13 Dezembro 2024
Como vivemos em um mundo de injustiças que nos enfurecem e desigualdades claras? Um homem com ótima formação como Mangione, graduado em escola preparatória e em uma universidade da Ivy League, poderia ter trabalhado por mudanças, que levam tempo. Em vez disso, o suspeito optou pelo assassinato. Quem sabe suas razões e motivações? Parece que Mangione estava sofrendo com dor física e, provavelmente, problemas mentais e emocionais. Mas, quaisquer que sejam suas razões, ao fazer o que supostamente fez na West 54th Street, ele desperdiçou sua própria vida, tirou a vida do Sr. Thompson e tornou miserável a vida da família deste último. Para alguém que queria vingar a dor — sua ou a dos outros —, ele só aumentou isso. Devemos lamentar suas ações, não celebrá-las.
O artigo é de James Martin, SJ, padre jesuíta, autor, editor geral da revista America e fundador da Outreach, publicado por America, 10-12-2024.

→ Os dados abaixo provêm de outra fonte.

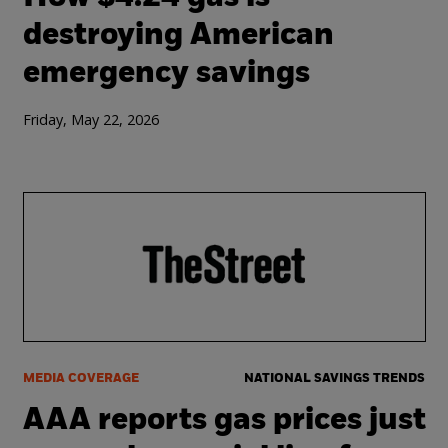
destroying American
emergency savings
Friday, May 22, 2026
MEDIA COVERAGE
NATIONAL SAVINGS TRENDS
AAA reports gas prices just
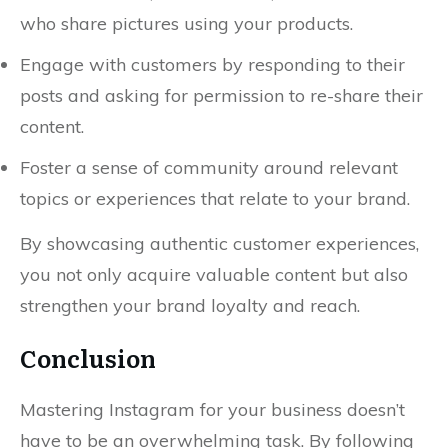
who share pictures using your products.
Engage with customers by responding to their
posts and asking for permission to re-share their
content.
Foster a sense of community around relevant
topics or experiences that relate to your brand.
By showcasing authentic customer experiences,
you not only acquire valuable content but also
strengthen your brand loyalty and reach.
Conclusion
Mastering Instagram for your business doesn’t
have to be an overwhelming task. By following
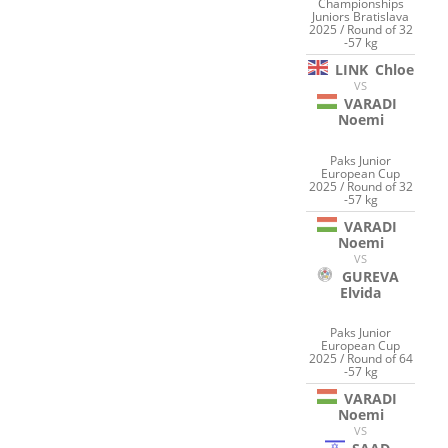
Championships
Juniors Bratislava
2025 / Round of 32
-57 kg
LINK
Chloe
VS
VARADI
Noemi
Paks Junior
European Cup
2025 / Round of 32
-57 kg
VARADI
Noemi
VS
GUREVA
Elvida
Paks Junior
European Cup
2025 / Round of 64
-57 kg
VARADI
Noemi
VS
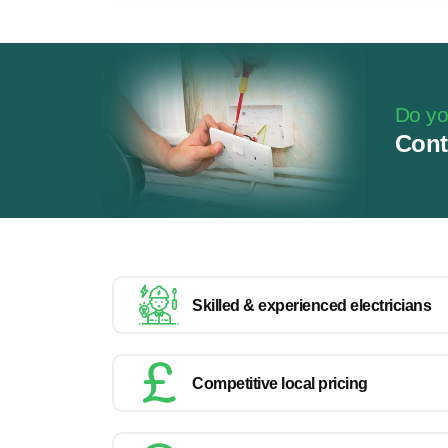
Do you
Cont
Skilled & experienced electricians
Competitive local pricing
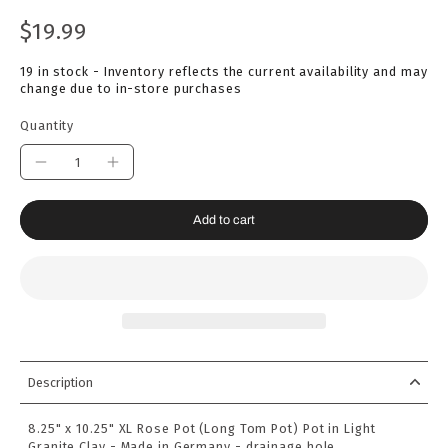
$19.99
19 in stock - Inventory reflects the current availability and may
change due to in-store purchases
Quantity
Add to cart
Description
8.25" x 10.25" XL Rose Pot (Long Tom Pot) Pot in Light
Granite Clay - Made in Germany - drainage hole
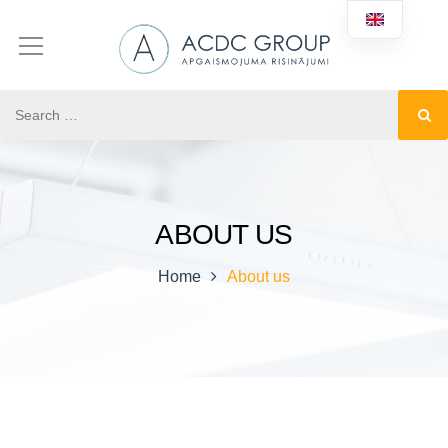
ABOUT US
Home
About us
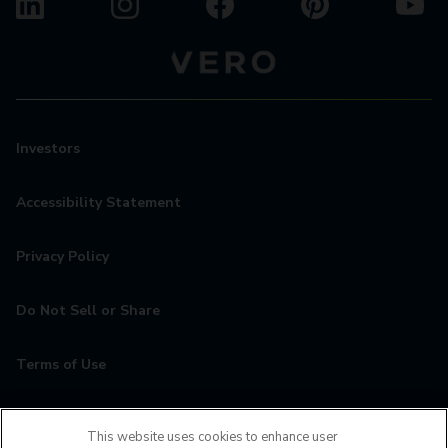
Investors
Accessibility Statement
Privacy Policy
Do Not Sell or Share
Terms of Use
Contact
This website uses cookies to enhance user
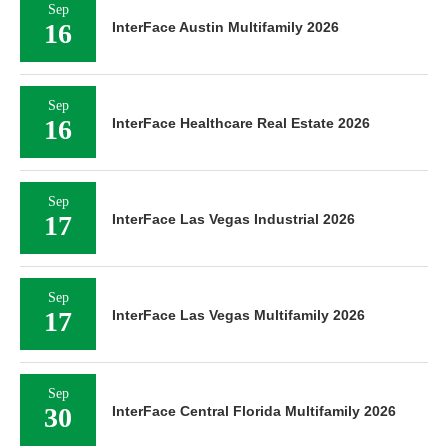
Sep
16
InterFace Austin Multifamily 2026
Sep
16
InterFace Healthcare Real Estate 2026
Sep
17
InterFace Las Vegas Industrial 2026
Sep
17
InterFace Las Vegas Multifamily 2026
Sep
30
InterFace Central Florida Multifamily 2026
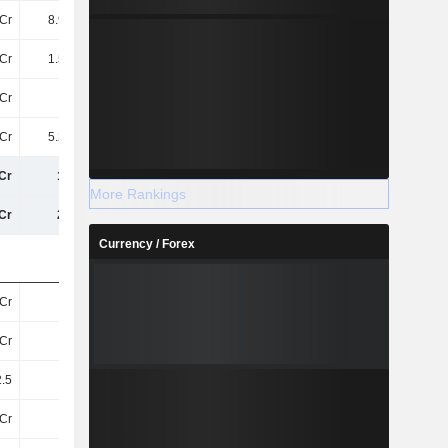
Cr
8.98TCr
9.49TCr
10TCr
Cr
1.52TCr
1.64TCr
2.05TCr
Cr
11TCr
11TCr
13TCr
Cr
5.28TCr
5.3TCr
5.13TCr
Cr
16TCr
17TCr
18TCr
More Rankings
Cr
22TCr
22TCr
24TCr
Currency / Forex
Cr
25Cr
25Cr
25Cr
Cr
25Cr
25Cr
25Cr
.5
433.7
458.6
515.27
Cr
11TCr
11TCr
13TCr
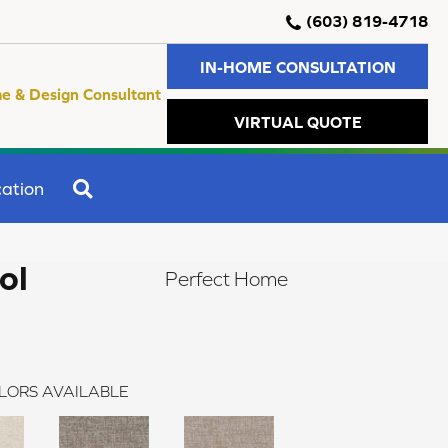
(603) 819-4718
IN-HOME CONSULTATION
e & Design Consultant
VIRTUAL QUOTE
SEARCH
ation
ol
Perfect Home
LORS AVAILABLE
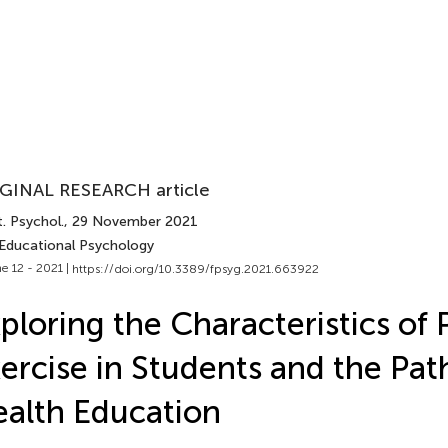
GINAL RESEARCH article
. Psychol.
, 29 November 2021
 Educational Psychology
e 12 - 2021 |
https://doi.org/10.3389/fpsyg.2021.663922
ploring the Characteristics of 
ercise in Students and the Pat
alth Education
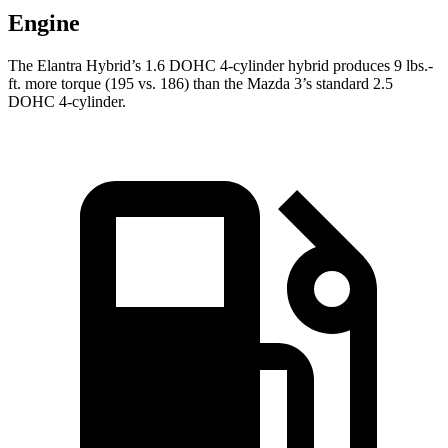
Engine
The Elantra Hybrid’s 1.6 DOHC 4-cylinder hybrid produces
9 lbs.-
ft.
more torque (195 vs. 186) than the Mazda 3’s standard 2.5
DOHC 4-cylinder.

Na quarta-feira da semana passada, pouco antes das 7 horas da manhã, na West 54th Street em Manhattan, a apenas duas quadras de minha antiga comunidade jesuíta, Brian Thompson, o diretor executivo da UnitedHealthcare, foi assassinado. Até mesmo os nova-iorquinos cansados de tudo ficaram chocados. O fato de que o crime ocorreu em uma das regiões mais movimentadas de Manhattan, no dia em que a árvore de Natal do Rockefeller Center foi acesa, com a área preenchida de policiais uniformizados, foi impressionante. Igualmente surpreendente foi que o suspeito — identificado provisoriamente como Luigi Mangione — conseguiu fugir das autoridades por vários dias.

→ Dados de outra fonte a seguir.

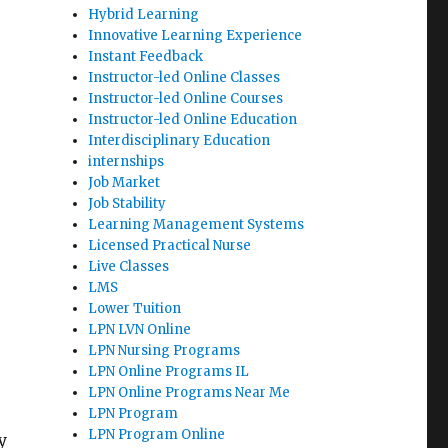
Hybrid Learning
Innovative Learning Experience
Instant Feedback
Instructor-led Online Classes
Instructor-led Online Courses
Instructor-led Online Education
Interdisciplinary Education
internships
Job Market
Job Stability
Learning Management Systems
Licensed Practical Nurse
Live Classes
LMS
Lower Tuition
LPN LVN Online
LPN Nursing Programs
LPN Online Programs IL
LPN Online Programs Near Me
LPN Program
LPN Program Online
y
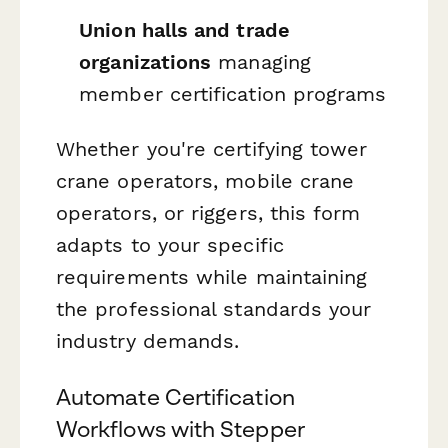
Union halls and trade
organizations
managing
member certification programs
Whether you're certifying tower
crane operators, mobile crane
operators, or riggers, this form
adapts to your specific
requirements while maintaining
the professional standards your
industry demands.
Automate Certification
Workflows with Stepper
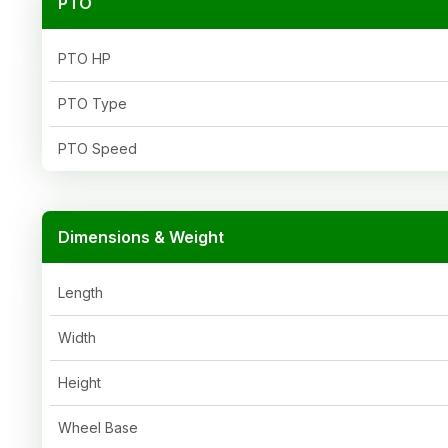
PTO
PTO HP
PTO Type
PTO Speed
Dimensions & Weight
Length
Width
Height
Wheel Base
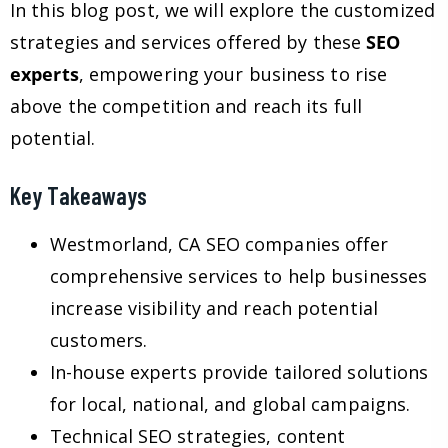
In this blog post, we will explore the customized
strategies and services offered by these
SEO
experts
, empowering your business to rise
above the competition and reach its full
potential.
Key Takeaways
Westmorland, CA SEO companies offer
comprehensive services to help businesses
increase visibility and reach potential
customers.
In-house experts provide tailored solutions
for local, national, and global campaigns.
Technical SEO strategies, content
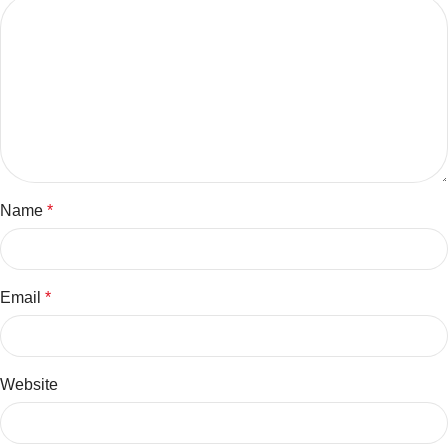
Name
*
Email
*
Website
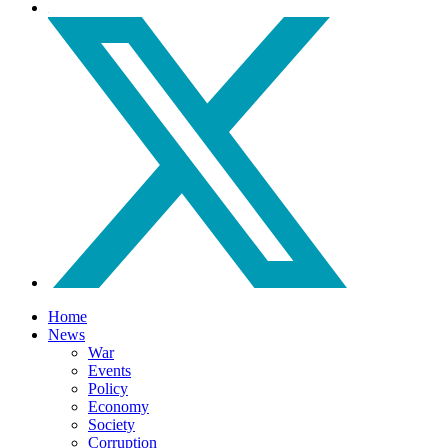
Home
News
War
Events
Policy
Economy
Society
Corruption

Talvez ainda mais surpreendente tenha sido a resposta de algumas pessoas a esse crime: celebração, idolatria e glorificação do assassino. Quase imediatamente após a morte de Sr. Thompson, o atirador foi elogiado como um herói, um Robin Hood moderno, embora, ao contrário do famoso bandido do folclore inglês, ele não tivesse dado nada aos pobres. Não importa: o assassinato foi visto como um golpe aos males — escolha o termo que preferir — da indústria de saúde, das seguradoras, do capitalismo ou da sociedade como um todo. Segundo o New York Times, camisetas semelhantes às usadas pelo suspeito estavam “sumindo das prateleiras” e um grupo se reuniu no Washington Square Park para realizar um concurso de sósias. Os comentários online focaram na aversão visceral das pessoas tanto pela indústria de seguros quanto pelo sistema de saúde.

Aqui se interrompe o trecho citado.